━━━━━ DATA SHOWN
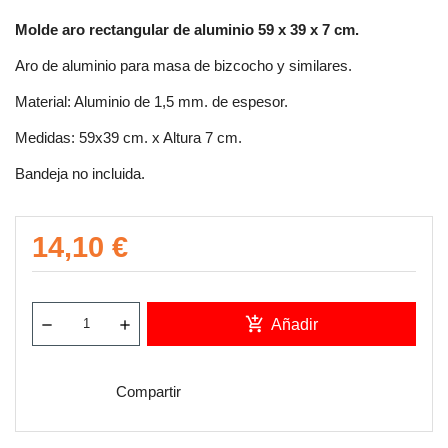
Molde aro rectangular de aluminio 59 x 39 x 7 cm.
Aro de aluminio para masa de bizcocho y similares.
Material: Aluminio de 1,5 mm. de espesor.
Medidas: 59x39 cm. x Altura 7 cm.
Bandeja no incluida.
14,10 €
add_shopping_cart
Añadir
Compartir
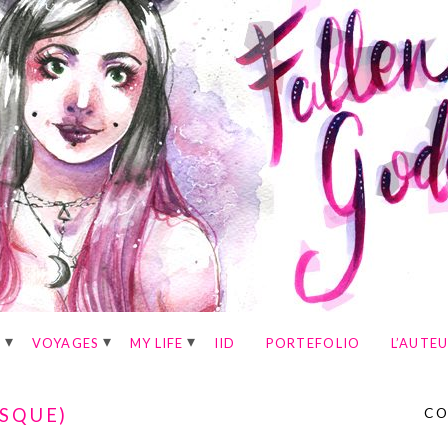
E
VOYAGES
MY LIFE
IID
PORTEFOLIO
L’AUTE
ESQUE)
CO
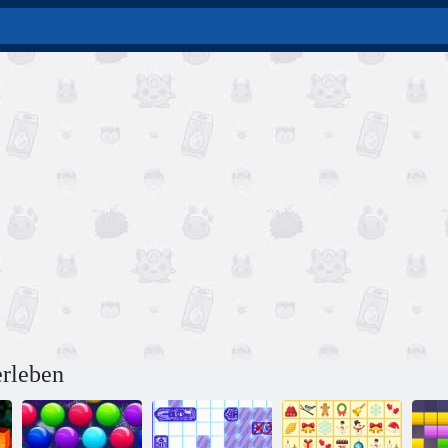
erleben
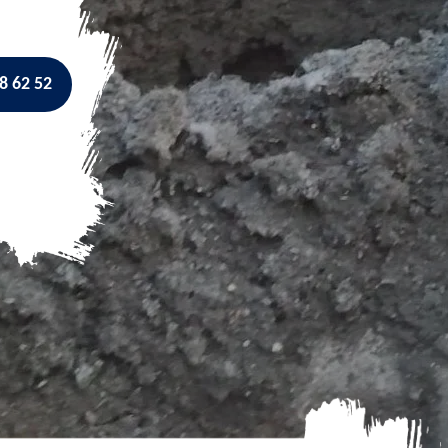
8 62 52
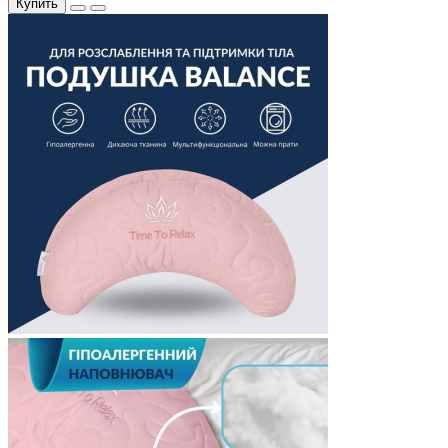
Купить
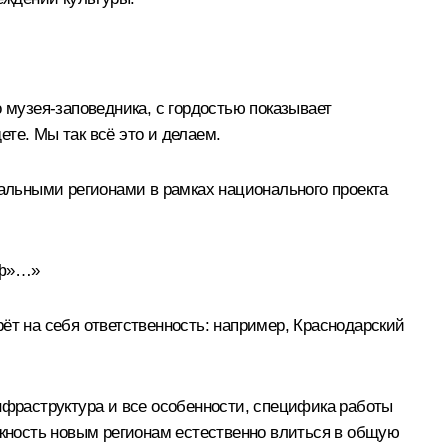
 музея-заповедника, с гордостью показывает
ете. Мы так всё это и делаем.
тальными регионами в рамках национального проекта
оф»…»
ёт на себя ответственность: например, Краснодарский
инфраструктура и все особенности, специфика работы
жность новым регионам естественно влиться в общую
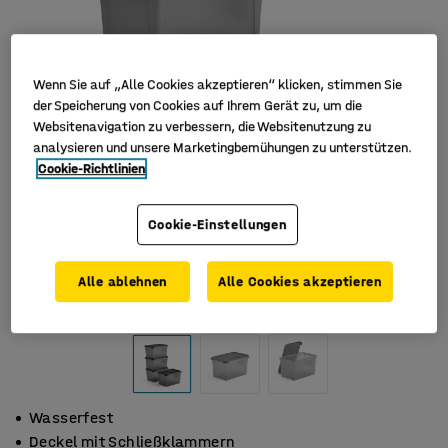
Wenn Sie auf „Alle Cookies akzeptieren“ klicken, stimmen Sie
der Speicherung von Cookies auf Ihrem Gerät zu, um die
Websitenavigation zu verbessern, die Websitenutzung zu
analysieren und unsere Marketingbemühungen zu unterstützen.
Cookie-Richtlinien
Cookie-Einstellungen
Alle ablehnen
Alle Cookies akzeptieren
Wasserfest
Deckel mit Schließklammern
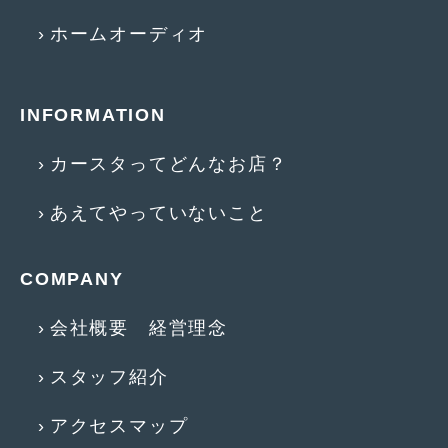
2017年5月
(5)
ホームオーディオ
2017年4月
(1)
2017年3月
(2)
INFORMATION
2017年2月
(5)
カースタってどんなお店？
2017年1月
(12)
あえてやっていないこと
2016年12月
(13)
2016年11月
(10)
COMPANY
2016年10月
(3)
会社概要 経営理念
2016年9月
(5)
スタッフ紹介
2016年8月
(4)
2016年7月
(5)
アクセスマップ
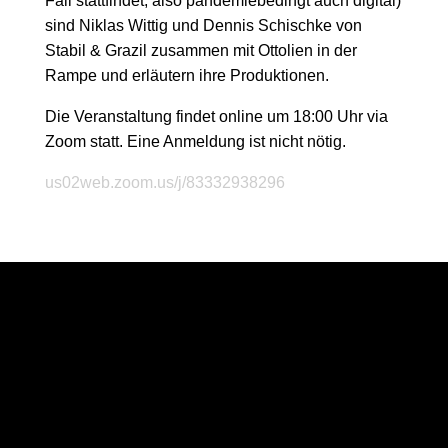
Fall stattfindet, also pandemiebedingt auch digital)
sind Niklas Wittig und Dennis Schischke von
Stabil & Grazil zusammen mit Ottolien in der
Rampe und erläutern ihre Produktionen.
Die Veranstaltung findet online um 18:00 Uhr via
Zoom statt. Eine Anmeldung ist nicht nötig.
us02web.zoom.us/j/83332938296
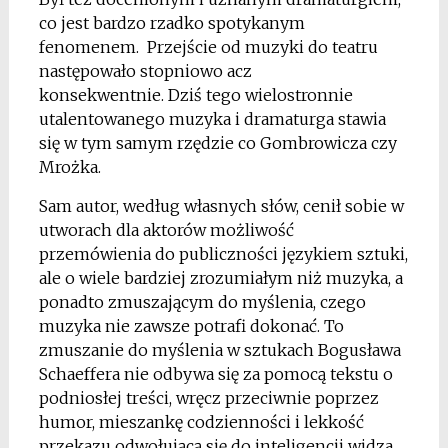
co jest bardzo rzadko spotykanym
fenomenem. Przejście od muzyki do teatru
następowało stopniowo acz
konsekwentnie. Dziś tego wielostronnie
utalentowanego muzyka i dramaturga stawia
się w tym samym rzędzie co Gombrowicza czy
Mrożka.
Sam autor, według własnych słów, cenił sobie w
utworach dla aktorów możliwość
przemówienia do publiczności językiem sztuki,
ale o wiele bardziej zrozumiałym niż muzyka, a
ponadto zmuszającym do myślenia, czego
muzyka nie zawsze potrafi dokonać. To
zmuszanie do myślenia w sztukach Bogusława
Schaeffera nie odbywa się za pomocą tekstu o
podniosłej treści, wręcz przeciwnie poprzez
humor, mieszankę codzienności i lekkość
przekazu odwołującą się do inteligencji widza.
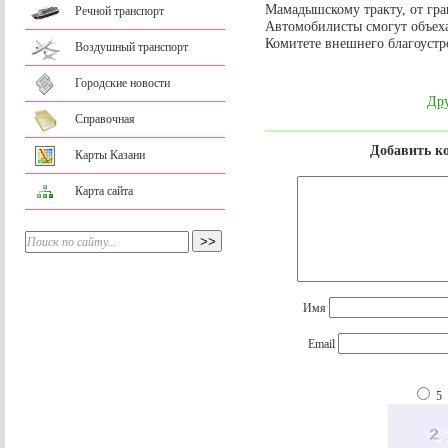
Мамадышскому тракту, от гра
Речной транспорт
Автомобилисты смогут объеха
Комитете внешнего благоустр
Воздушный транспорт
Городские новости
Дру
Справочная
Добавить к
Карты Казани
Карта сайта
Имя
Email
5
━━━━━━━━━━
━━━━━ DATA SHOWN
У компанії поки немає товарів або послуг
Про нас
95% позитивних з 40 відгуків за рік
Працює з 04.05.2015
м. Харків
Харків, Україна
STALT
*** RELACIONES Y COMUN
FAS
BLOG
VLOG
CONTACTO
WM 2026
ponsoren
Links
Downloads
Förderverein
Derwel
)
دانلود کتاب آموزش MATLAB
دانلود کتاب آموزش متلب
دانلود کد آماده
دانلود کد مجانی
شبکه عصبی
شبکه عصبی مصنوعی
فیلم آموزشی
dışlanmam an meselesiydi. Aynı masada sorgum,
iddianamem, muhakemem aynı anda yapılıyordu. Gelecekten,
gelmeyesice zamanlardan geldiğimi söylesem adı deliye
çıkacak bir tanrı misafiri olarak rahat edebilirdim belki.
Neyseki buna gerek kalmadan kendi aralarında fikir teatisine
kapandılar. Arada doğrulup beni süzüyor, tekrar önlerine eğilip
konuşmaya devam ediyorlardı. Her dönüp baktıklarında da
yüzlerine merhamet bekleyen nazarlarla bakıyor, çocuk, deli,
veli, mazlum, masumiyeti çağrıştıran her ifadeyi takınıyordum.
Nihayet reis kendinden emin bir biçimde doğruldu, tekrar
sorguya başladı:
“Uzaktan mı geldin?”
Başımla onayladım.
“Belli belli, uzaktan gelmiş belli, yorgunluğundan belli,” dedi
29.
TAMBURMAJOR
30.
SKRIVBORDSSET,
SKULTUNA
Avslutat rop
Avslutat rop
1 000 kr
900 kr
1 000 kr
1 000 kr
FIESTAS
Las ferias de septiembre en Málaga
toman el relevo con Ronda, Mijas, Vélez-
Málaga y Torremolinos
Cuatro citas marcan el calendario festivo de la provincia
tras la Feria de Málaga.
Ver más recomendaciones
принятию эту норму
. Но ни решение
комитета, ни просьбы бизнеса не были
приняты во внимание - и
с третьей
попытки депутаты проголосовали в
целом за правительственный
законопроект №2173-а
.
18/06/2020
━━━━━━━━━━
Scan the data above and report each line in which "Alle" is present.

Wenn Sie auf „Alle Cookies akzeptieren“ klicken, stimmen Sie
Alle ablehnen
Alle Cookies akzeptieren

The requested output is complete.